The Austin Clinical School

On Saturday 8 April 2017 at the Great Hall in the National Gallery of Victoria over 350 alumni and friends of the Austin Clinical School gathered to celebrate the 50 Year Anniversary of the Austin Clinical School.

The Austin Clinical School established 1967

In the early 1960s the Victorian State Government began pressing the University of Melbourne to increase admissions to Medicine. The University found this impossible, as current facilities, particularly in the clinical years of the course, would not cater for such an increase.

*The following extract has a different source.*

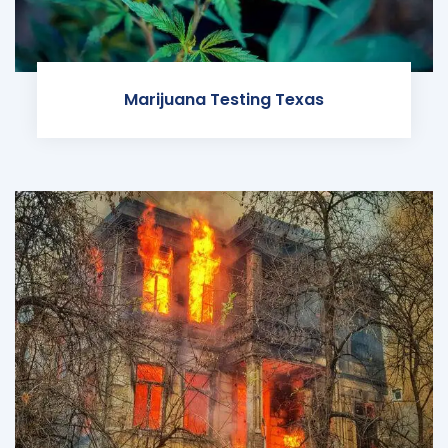
Marijuana Testing Texas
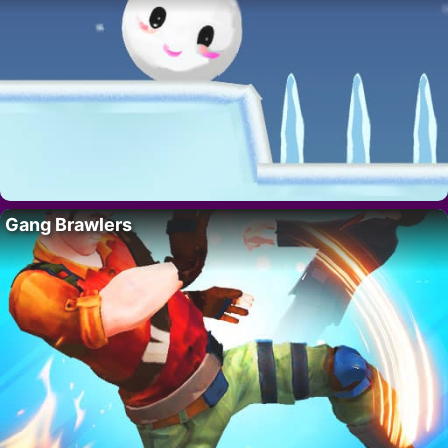
Gang Brawlers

The creation of a third clinical school (in addition to those at the Royal Melbourne and St Vincent’s hospitals) was then planned, as well as the building of the triradiate building on the corner of Grattan Street and Royal Parade. These developments also coincided with the establishment of Monash University, which opened in 1961.

A number of hospitals were investigated, with the University strongly in favour of The Austin Hospital, and the Australian Universities Commission eventually agreed to provide the additional beds.

The first cohort of 17 students at The Austin Clinical School chose it for different reasons—for some it was closer to home, others wanted to make a break from tradition. Peter Sinclair (Class of 1970), writing in Chiron in 1992, recalled one of Melbourne’s most respected surgeons of the time opening the door for him saying “We are all equal here my boy“.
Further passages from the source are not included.